Most of the workforce in this sector works on a contract basis, without the comfort of gratuity, medical reimbursement, or provident fund, as Prof Vaidyanathan pointed out in a recent talk organised by Moneylife Foundation. That is why, the government’s recent move to provide pension and insurance to such people at very nominal rates of premium is a welcome step.
Unlike the organised sector, this sector has to make private arrangements for capital — often paying at least 2% as interest per month. Bad debts are very few, unlike those faced by the nationalised banks. And as long as the politician does not intervene, even micro-lending financial institutions enjoy significantly higher debt recovery rates than nationalised banks. (Read: The Janus-headed nature of bad debts, and it’s just getting scarier) .

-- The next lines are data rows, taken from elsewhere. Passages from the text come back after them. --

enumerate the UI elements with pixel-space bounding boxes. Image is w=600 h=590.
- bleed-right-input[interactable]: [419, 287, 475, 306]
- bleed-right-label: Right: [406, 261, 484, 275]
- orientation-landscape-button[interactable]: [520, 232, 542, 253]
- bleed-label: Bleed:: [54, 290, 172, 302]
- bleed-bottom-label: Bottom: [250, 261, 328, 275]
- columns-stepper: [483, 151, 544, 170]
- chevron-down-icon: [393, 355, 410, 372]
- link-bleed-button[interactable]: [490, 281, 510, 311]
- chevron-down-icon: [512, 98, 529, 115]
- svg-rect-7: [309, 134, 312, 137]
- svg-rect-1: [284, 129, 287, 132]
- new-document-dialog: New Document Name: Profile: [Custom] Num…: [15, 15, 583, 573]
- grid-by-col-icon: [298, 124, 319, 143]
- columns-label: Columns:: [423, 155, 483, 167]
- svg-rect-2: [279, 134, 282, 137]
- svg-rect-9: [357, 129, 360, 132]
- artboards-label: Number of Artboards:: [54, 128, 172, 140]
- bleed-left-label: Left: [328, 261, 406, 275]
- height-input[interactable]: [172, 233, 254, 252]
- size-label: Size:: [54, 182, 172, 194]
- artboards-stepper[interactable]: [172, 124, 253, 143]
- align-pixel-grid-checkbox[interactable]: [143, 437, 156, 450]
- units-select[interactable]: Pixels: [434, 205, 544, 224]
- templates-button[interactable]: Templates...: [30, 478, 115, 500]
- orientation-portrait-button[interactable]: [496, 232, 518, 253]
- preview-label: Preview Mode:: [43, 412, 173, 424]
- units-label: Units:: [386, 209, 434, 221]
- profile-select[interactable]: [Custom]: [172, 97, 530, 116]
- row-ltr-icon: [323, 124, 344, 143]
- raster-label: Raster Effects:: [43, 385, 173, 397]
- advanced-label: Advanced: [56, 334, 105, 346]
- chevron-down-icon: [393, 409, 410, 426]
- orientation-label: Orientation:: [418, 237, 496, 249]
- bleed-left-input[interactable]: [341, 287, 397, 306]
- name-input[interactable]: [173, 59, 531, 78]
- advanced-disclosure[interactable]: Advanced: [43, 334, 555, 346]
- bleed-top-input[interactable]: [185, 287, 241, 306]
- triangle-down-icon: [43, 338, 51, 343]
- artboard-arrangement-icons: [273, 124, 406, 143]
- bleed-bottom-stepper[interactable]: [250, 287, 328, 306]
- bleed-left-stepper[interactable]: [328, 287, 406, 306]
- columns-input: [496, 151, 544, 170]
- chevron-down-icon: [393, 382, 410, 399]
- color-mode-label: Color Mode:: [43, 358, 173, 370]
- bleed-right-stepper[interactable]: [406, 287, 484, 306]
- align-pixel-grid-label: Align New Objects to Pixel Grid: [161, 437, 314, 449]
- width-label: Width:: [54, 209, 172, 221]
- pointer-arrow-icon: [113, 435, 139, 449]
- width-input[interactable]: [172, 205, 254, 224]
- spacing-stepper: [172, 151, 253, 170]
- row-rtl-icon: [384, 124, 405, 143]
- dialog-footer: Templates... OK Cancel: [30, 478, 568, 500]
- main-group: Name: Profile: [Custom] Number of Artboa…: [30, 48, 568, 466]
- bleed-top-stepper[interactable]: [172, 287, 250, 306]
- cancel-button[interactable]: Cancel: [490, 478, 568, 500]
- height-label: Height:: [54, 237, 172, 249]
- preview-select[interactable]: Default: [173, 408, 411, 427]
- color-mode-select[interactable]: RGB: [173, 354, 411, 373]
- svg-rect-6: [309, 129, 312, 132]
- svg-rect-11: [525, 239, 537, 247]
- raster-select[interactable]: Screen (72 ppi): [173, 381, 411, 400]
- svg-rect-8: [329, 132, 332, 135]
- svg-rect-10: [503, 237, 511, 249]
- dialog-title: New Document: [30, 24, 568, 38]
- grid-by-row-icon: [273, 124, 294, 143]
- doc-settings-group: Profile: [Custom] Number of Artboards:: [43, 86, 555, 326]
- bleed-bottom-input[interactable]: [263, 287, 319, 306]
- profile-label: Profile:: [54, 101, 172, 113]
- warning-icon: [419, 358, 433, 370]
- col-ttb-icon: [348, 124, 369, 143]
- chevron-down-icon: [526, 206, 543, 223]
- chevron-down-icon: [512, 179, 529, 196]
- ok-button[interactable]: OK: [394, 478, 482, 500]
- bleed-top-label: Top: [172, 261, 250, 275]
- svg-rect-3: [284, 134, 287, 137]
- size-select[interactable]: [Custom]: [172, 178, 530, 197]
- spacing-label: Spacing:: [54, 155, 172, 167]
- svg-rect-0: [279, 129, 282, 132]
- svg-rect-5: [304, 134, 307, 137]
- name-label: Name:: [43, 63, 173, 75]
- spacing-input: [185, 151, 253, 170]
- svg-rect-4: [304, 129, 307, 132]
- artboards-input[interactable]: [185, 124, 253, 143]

The RBI’s interest cuts mean little to the unincorporated sector. Loans are taken against gold, small assets, and personal standing in the community. Loans are repaid, because the collection mechanisms are far more demanding than the banks that politicians love to control. For proof look at the way cooperative banks (mostly controlled by the politician class) had to be bailed out year after year.
There are other differences. The private sector uses lawyers and its politician friends to protect its interests. And the government machinery is mostly beyond scrutiny or prosecution. That explains why much of the extortion by sales tax inspectors, police, food and drug inspectors and employees at octroi-checkposts fleece this largely unprotected unincorporated sector. That this sector survives, despite the exploitation, is testimony to its business savvy and innovative approach to business.

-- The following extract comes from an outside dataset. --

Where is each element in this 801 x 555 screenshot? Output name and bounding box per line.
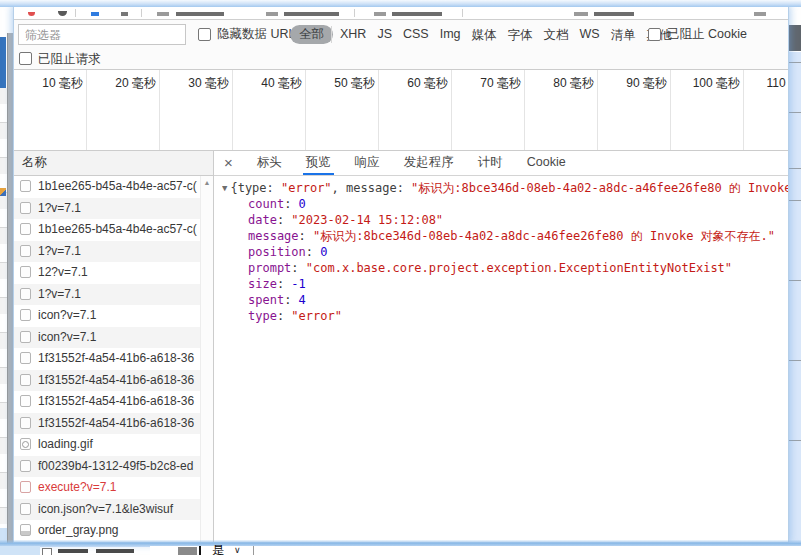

Surely, if there is any part of the Indian economy that needs incentives, it is this sector. After all, it has been the largest contributor to gross domestic savings in the country — far more than the government or even corporate plough-back of profits.

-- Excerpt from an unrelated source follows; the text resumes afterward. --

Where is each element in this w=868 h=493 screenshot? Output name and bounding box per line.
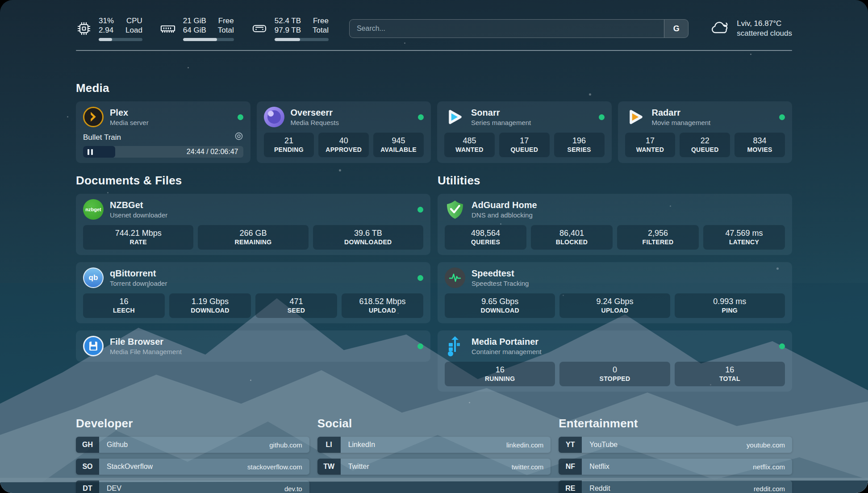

However, it is also quite possible that much of this sector’s strength is on account of the organised sector’s growth. Remember how the market for construction workers, drivers, meal providers, pubs and malls surged with the growth of the organised BPO and retail (business process outsourcing) sectors. It is quite possible that the manufacturing sector will spawn even more small businesses than the service sector — ranging from scrap collectors, vendors, transporters, to people who provide for housekeeping, security, and a variety of other jobs. However, what the unincorporated sector needs is the government’s help in easing the ruthless exploitation of its people by predatory petty inspectors of all types. One way is for the government to do away with its ‘rationed’ approach towards hawking, vending food, and a variety of items. Allow for more hawking plazas, with enough vending slots for anyone who wants to be there (in proximity to both work and residential areas). Dismantle the inter-state barriers inhibiting free movement of goods. Ban illegal parking by creating parking plazas . Incentivise electronic transactions and banking. These could help shrink the bribe quotient paid by this unincorporated sector. Related Read: A recipe for decongesting Mumbai and Delhi
But this requires immense political will. After all, a percentage of almost all bribes — by police, sales tax, shops and establishment, octroi, excise and food and drug inspectors — goes to elected representatives. They are the ones who turn a blind eye to such a cancerous growth. They are the ones who do not want good legislation to be put into place.